SUPPLIED MATERIAL:

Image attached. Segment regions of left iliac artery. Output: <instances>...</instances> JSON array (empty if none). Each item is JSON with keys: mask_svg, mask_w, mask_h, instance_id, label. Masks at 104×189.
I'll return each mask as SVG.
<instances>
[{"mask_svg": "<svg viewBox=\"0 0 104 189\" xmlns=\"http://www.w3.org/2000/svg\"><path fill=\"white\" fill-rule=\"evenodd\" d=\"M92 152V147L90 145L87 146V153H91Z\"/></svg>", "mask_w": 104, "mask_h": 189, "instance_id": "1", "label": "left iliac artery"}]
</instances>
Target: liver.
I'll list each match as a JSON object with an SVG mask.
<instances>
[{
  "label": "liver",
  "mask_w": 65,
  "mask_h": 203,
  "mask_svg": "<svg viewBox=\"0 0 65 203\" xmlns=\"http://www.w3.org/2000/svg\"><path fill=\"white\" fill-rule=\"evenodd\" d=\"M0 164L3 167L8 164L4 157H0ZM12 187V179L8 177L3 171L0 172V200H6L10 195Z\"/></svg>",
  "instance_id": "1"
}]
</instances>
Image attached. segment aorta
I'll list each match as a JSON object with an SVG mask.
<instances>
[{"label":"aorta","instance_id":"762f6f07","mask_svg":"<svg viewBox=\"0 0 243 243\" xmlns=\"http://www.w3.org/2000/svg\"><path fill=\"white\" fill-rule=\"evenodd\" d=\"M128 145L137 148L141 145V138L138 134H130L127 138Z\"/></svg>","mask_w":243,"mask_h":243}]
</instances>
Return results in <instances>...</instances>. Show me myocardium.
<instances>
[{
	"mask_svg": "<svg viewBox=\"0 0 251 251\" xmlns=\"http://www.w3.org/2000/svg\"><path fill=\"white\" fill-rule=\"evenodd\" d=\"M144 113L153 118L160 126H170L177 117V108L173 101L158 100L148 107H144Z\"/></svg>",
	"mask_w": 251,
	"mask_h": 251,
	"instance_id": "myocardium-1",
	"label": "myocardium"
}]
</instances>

EXERCISE DIRECTIONS: Return, word for word, every line from the line with "Image attached. segment aorta" to the final line of the data.

RESPONSE TO THE EXERCISE:
Image attached. segment aorta
I'll list each match as a JSON object with an SVG mask.
<instances>
[{"label":"aorta","instance_id":"762f6f07","mask_svg":"<svg viewBox=\"0 0 243 243\" xmlns=\"http://www.w3.org/2000/svg\"><path fill=\"white\" fill-rule=\"evenodd\" d=\"M128 145L137 148L141 145V138L138 134H130L127 138Z\"/></svg>","mask_w":243,"mask_h":243}]
</instances>
Return results in <instances>...</instances>. Show me myocardium.
<instances>
[{
	"mask_svg": "<svg viewBox=\"0 0 251 251\" xmlns=\"http://www.w3.org/2000/svg\"><path fill=\"white\" fill-rule=\"evenodd\" d=\"M144 113L153 118L160 126H170L177 117V108L173 101L158 100L148 107H144Z\"/></svg>",
	"mask_w": 251,
	"mask_h": 251,
	"instance_id": "myocardium-1",
	"label": "myocardium"
}]
</instances>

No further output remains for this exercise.